_Your objective_
When copying the records below, keep every word as it is and drop the images.

_Provided data_
----------------

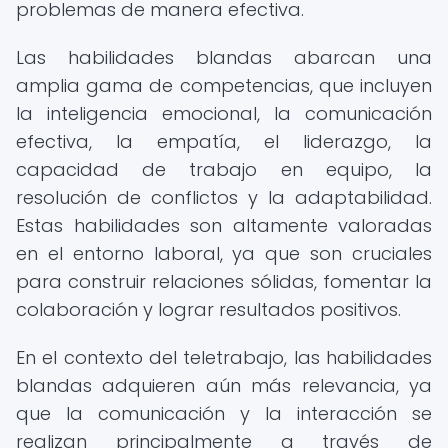
problemas de manera efectiva.
Las habilidades blandas abarcan una
amplia gama de competencias, que incluyen
la inteligencia emocional, la comunicación
efectiva, la empatía, el liderazgo, la
capacidad de trabajo en equipo, la
resolución de conflictos y la adaptabilidad.
Estas habilidades son altamente valoradas
en el entorno laboral, ya que son cruciales
para construir relaciones sólidas, fomentar la
colaboración y lograr resultados positivos.
En el contexto del teletrabajo, las habilidades
blandas adquieren aún más relevancia, ya
que la comunicación y la interacción se
realizan principalmente a través de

----------------

_Response to this task_
problemas de manera efectiva.
Las habilidades blandas abarcan una
amplia gama de competencias, que incluyen
la inteligencia emocional, la comunicación
efectiva, la empatía, el liderazgo, la
capacidad de trabajo en equipo, la
resolución de conflictos y la adaptabilidad.
Estas habilidades son altamente valoradas
en el entorno laboral, ya que son cruciales
para construir relaciones sólidas, fomentar la
colaboración y lograr resultados positivos.
En el contexto del teletrabajo, las habilidades
blandas adquieren aún más relevancia, ya
que la comunicación y la interacción se
realizan principalmente a través de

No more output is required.